Le potenzialità di sviluppo sono infatti legate alla ricerca di soluzioni tecniche originali da applicare su prototipi sempre più evoluti e di grandi dimensioni.
Nel grafico a lato si rilevano gli incrementi di potenza al crescere del diametro dei palloni e posizionati alla massima altezza possibile; i dati di riferimento sono ricavati dalla tabella di calcolo visibile cliccando qui.
Nella simulazione si evidenzia come un singolo elemento aerostatico con palloni di 12 metri di diametro e posizionato a 1 Km di altitudine, può produrre, su base annua, una potenza disponibile di 556 Mw/h, in grado di alimentare il fabbisogno di circa 700 persone e permettendo un risparmio di emissioni pari a 400 tonnellate di CO2.
La tecnologia TWIND può essere anche intesa come tecnologia volta alla generazione di energia rinnovabile nel contesto di parchi eolici di media estensione dove la potenza generata risulta essere la semplice sommatoria di tutte le unità installate.
Per la realizzazione del primo impianto pilota, sono state individuate tre aree di lavoro così di seguito definite:
Area sviluppo aerodinamico
Questa attività è focalizzata sulla realizzazione del modulo aerostatico dimensionando i vari componenti e rendendoli tra loro compatibili. In particolare viene studiato l’accoppiamento tra pallone e paracadute valutando le forme e i materiali più idonei per il funzionamento.
Area sviluppo servomeccanismi
Questa attività riguarda l’individuazione delle migliori soluzioni tecniche necessarie per l’aggancio ed il distacco del modulo di scorrimento dal punto di aggancio sul cavo e dal foro apicale del paracadute.
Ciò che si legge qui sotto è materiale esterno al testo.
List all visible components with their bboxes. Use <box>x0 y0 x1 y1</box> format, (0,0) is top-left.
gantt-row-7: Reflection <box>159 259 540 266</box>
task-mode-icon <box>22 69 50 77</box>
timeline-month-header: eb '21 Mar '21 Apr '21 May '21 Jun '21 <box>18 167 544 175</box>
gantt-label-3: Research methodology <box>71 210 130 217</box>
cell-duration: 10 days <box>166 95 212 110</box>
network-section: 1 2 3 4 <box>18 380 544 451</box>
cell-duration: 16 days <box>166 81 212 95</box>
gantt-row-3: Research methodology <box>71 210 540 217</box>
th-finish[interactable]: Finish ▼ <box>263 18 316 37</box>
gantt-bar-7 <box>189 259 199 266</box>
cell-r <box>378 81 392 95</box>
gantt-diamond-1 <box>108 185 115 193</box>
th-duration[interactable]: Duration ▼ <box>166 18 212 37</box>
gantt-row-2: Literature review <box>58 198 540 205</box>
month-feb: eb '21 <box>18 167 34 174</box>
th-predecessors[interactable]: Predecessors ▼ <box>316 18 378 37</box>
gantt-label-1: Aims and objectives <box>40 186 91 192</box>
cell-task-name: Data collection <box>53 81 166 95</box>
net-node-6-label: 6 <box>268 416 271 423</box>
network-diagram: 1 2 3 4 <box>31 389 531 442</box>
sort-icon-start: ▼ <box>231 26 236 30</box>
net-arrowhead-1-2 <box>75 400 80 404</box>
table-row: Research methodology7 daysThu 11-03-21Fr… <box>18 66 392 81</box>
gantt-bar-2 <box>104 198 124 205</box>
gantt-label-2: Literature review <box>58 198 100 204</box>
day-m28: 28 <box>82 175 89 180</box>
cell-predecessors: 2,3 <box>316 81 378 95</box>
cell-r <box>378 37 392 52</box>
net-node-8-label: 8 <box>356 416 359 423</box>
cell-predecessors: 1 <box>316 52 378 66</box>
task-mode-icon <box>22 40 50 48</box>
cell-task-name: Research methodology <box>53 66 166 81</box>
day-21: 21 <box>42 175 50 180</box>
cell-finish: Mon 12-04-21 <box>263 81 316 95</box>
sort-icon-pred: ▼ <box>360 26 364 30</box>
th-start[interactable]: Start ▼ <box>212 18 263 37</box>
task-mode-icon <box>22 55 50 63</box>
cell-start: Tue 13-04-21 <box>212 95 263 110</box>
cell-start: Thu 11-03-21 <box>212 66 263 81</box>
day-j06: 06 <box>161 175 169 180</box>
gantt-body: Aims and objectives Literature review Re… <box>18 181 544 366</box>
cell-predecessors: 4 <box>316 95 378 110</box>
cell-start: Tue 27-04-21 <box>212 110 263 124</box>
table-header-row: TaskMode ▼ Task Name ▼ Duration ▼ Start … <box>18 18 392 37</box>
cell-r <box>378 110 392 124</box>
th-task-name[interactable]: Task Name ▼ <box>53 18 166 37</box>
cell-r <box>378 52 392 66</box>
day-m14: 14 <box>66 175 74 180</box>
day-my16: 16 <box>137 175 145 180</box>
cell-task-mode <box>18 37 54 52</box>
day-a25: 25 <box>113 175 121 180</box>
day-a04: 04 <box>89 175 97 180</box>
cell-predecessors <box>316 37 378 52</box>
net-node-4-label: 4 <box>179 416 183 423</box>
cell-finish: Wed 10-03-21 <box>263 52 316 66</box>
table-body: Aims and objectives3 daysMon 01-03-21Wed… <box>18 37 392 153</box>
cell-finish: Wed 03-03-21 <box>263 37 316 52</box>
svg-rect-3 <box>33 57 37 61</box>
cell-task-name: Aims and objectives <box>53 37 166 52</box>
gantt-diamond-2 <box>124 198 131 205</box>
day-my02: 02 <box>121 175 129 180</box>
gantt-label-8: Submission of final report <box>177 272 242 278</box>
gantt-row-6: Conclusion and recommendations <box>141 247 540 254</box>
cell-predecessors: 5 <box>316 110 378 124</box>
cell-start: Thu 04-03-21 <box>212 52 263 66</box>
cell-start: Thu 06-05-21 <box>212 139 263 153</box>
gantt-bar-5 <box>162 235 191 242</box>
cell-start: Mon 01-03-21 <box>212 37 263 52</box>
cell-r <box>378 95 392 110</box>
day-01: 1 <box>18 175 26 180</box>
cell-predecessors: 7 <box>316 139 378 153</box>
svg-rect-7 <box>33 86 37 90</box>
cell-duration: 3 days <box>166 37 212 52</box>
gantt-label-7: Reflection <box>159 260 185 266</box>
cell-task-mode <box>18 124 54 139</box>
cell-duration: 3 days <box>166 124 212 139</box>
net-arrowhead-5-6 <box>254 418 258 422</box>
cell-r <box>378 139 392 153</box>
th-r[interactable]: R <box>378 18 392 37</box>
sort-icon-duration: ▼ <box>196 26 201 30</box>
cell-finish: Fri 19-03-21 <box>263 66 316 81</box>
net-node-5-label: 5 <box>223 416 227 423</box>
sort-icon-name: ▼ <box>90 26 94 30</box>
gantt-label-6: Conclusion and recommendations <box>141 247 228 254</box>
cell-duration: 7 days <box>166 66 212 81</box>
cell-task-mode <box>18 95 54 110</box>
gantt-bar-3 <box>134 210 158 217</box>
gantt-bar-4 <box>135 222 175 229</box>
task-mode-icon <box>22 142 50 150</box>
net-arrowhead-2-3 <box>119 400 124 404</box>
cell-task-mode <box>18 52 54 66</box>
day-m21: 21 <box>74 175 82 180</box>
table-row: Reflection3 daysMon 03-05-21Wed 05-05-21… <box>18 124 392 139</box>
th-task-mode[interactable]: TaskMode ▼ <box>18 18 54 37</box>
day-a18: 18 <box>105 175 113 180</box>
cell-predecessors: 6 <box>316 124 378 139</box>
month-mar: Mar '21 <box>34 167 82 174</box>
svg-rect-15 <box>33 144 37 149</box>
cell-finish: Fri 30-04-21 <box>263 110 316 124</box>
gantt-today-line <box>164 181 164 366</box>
E’ in questa area che si realizza anche la componente di controllo radiocomandata dei servomeccanismi, la loro alimentazione e la programmazione sincronizzata delle diverse fasi di funzionamento.
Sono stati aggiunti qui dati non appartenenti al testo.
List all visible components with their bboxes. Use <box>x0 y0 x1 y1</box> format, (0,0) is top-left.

Area della piattaforma a terra
Questa attività riguarda la progettazione della struttura dalla quale parte il cavo verso il modulo aerostatico; oltre al già descritto elemento di accumulazione di energia potenziale gravitazionale, in questo sviluppo viene realizzata la guida del cavo, la demoltiplica di accoppiamento tra il generatore e la bobina del cavo e l’intera parte elettrica di comando del sistema e di generazione.